_REQUIRED WORK_
Please, from the entries below, transcribe exactly the lines that begin at the line with "Image resolution: width=493, height=2576." and end at the line with "You are a GUI agent. The screenshot is 659×2576.", without the pictures.
BEGIN RECORD EXTRACTS
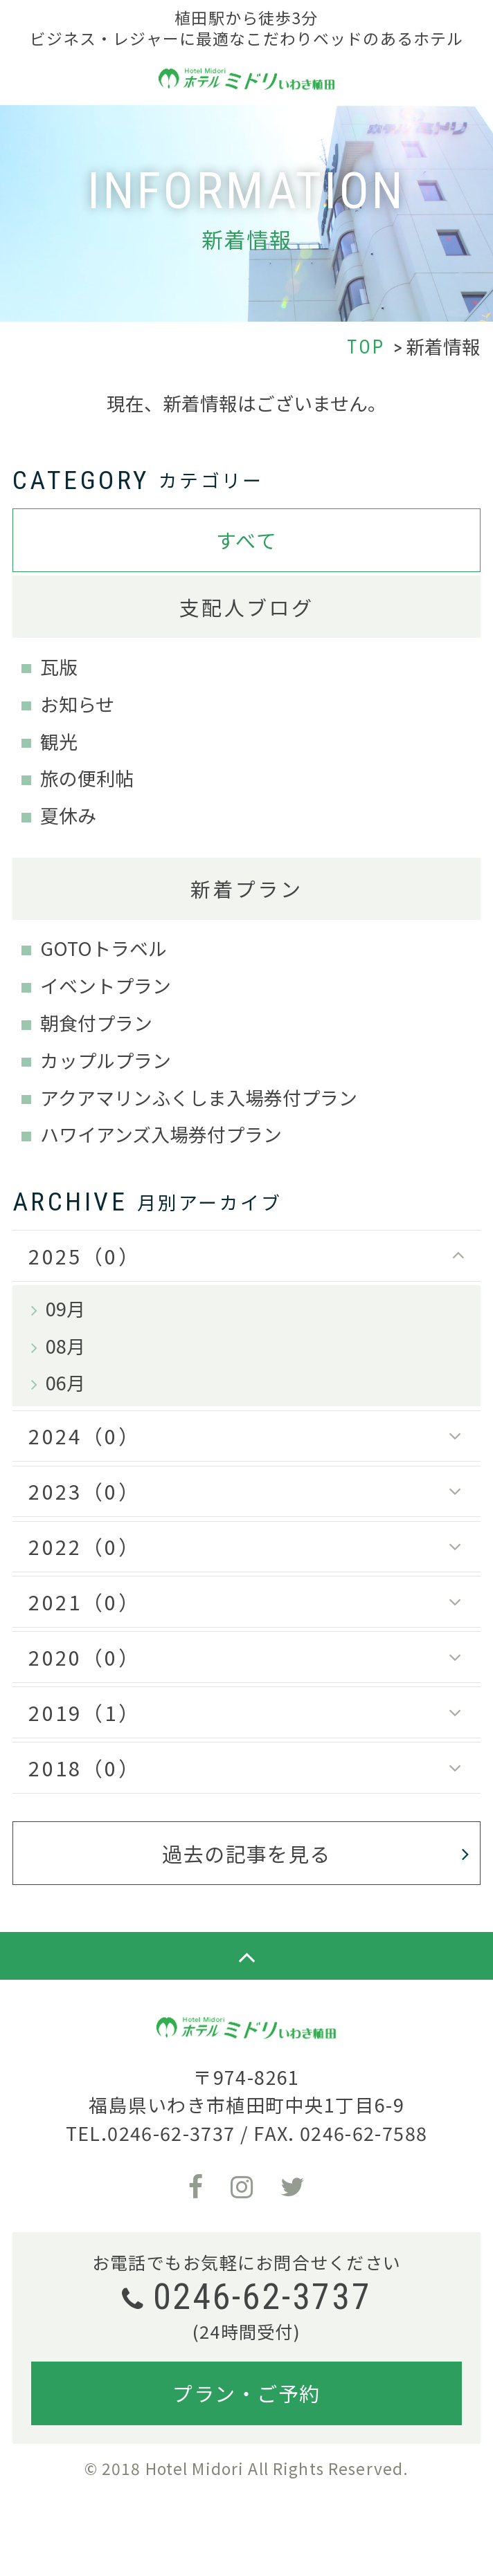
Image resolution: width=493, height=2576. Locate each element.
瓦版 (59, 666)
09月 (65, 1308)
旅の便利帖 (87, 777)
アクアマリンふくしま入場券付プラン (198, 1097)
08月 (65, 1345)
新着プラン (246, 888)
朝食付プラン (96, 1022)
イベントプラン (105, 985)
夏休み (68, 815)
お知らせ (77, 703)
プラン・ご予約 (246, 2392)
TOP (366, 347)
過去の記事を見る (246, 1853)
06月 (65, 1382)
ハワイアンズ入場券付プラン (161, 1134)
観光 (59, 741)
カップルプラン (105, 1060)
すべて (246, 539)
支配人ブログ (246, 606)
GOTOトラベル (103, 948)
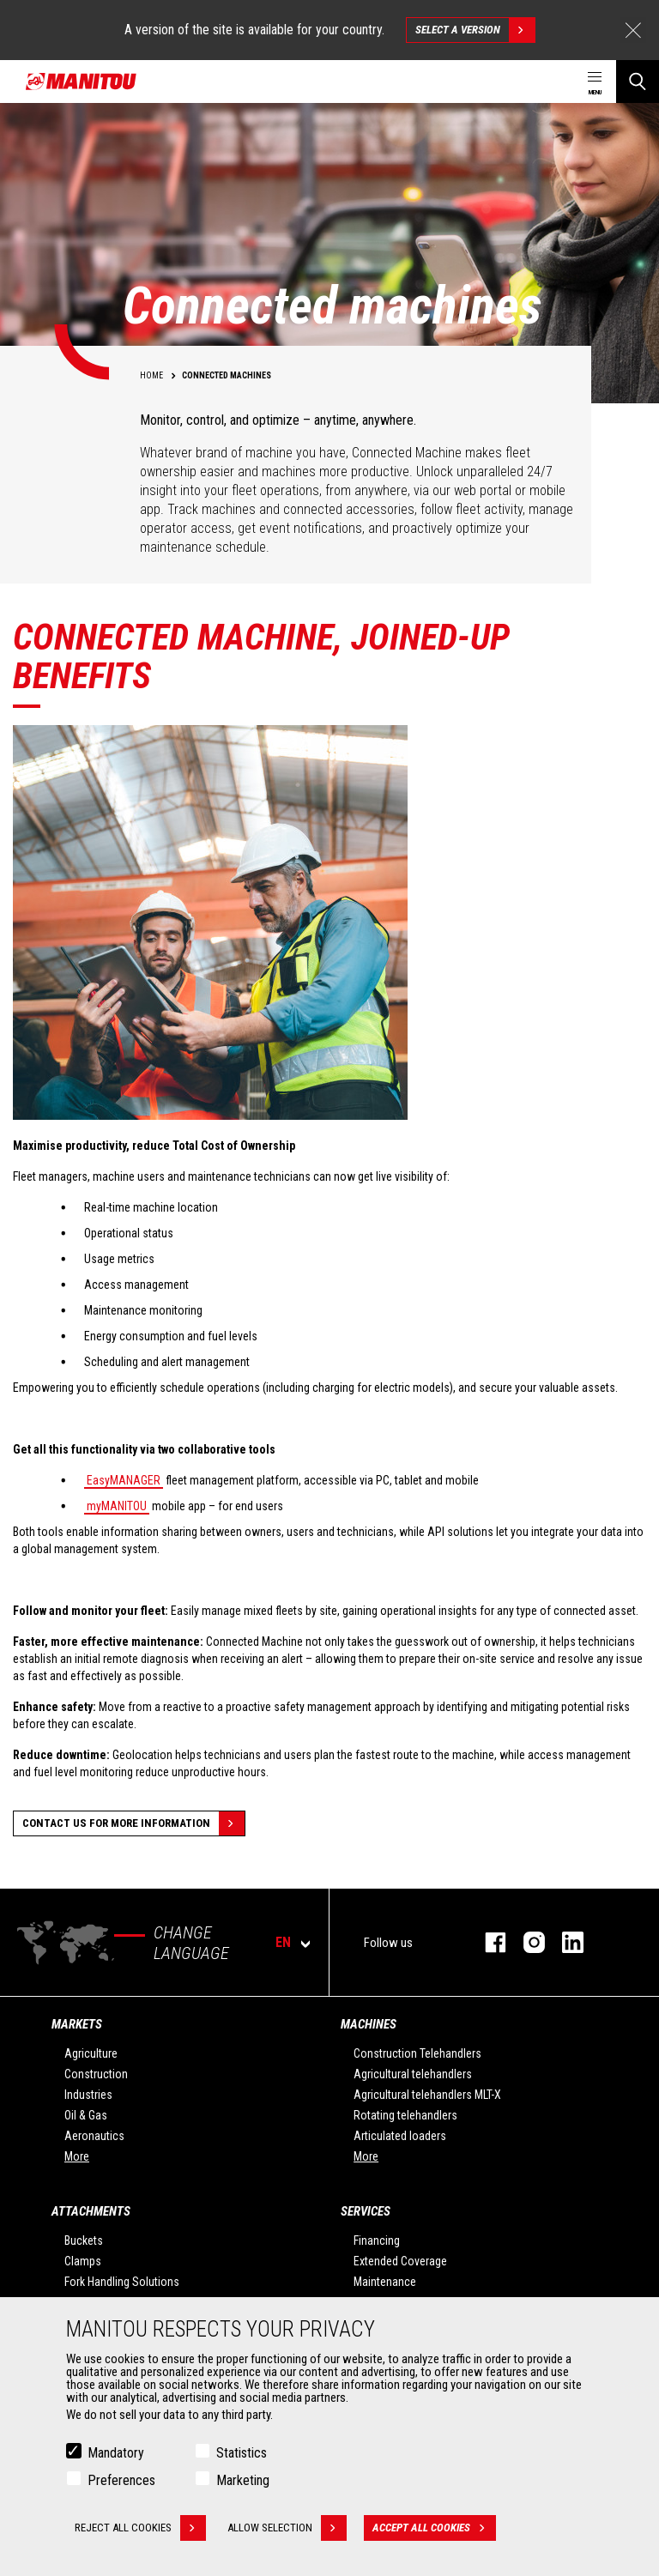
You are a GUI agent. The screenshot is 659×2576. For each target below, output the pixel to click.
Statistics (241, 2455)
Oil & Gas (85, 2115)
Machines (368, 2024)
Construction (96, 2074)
END RECORD EXTRACTS
BEGIN RECORD EXTRACTS
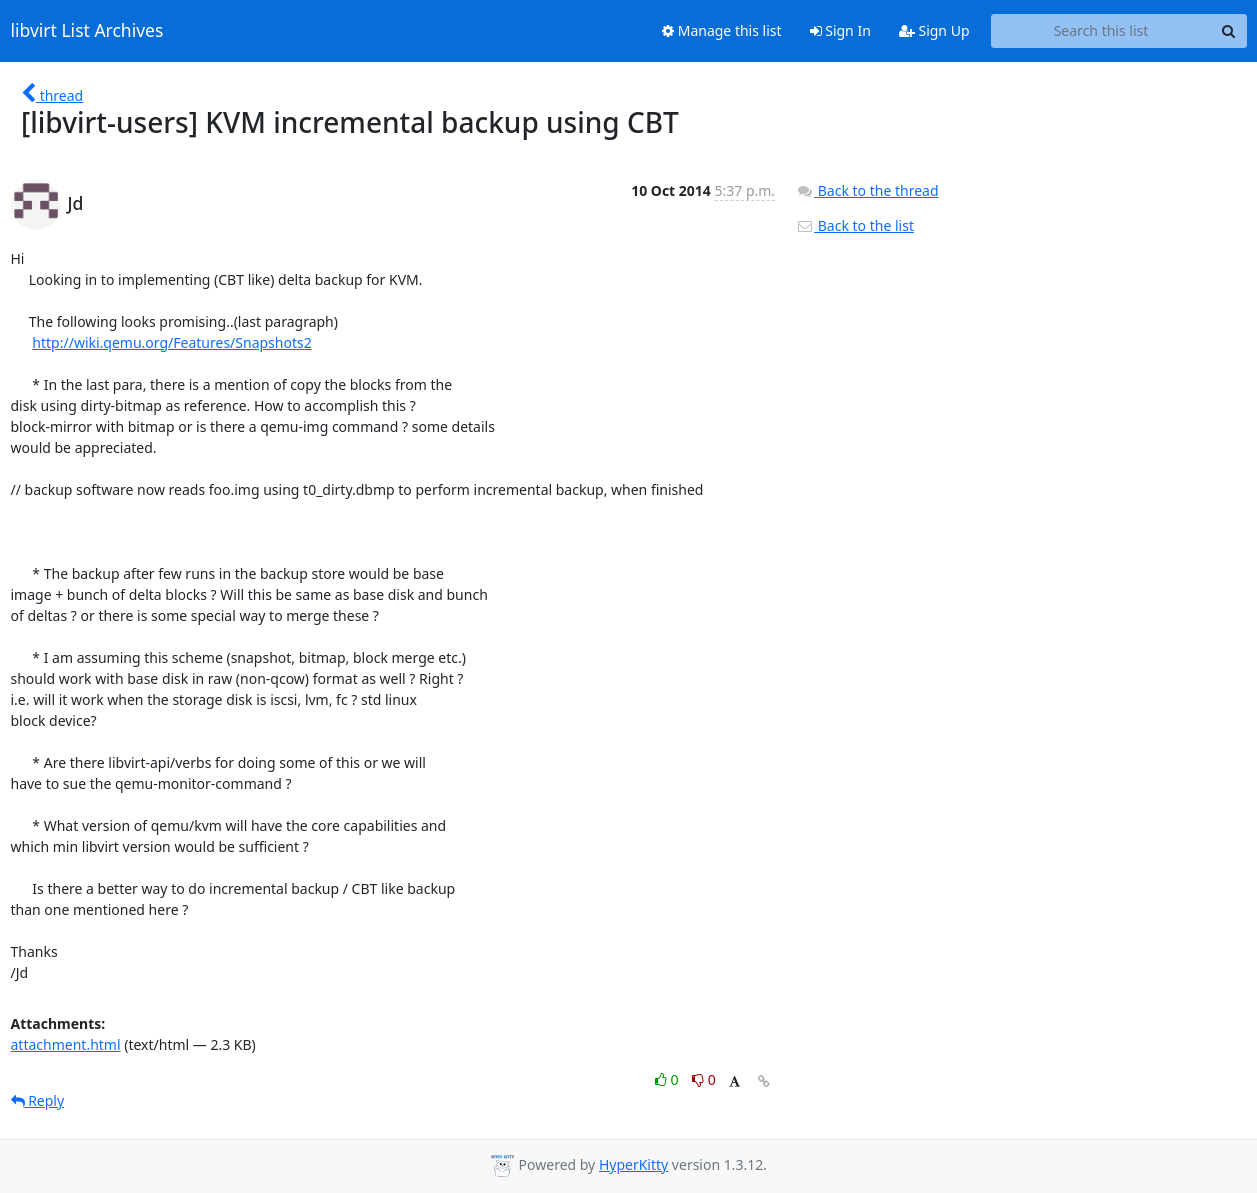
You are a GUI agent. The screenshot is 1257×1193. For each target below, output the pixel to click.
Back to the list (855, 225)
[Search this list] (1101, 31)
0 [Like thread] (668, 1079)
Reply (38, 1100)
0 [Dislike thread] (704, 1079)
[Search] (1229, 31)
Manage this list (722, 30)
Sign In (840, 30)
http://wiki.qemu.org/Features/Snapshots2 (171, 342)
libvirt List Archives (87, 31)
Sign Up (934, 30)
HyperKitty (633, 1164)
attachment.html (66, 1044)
END RECORD EXTRACTS
_EXPECTED ANSWER_
Image resolution: width=493, height=2576. Locate each element.
瓦版 (59, 666)
09月 (65, 1308)
旅の便利帖 (87, 777)
アクアマリンふくしま入場券付プラン (198, 1097)
08月 (65, 1345)
新着プラン (246, 888)
朝食付プラン (96, 1022)
イベントプラン (105, 985)
夏休み (68, 815)
お知らせ (77, 703)
プラン・ご予約 (246, 2392)
TOP (366, 347)
過去の記事を見る (246, 1853)
06月 (65, 1382)
ハワイアンズ入場券付プラン (161, 1134)
観光 (59, 741)
カップルプラン (105, 1060)
すべて (246, 539)
支配人ブログ (246, 606)
GOTOトラベル (103, 948)
You are a GUI agent. The screenshot is 659×2576. For each target below, output the pixel to click.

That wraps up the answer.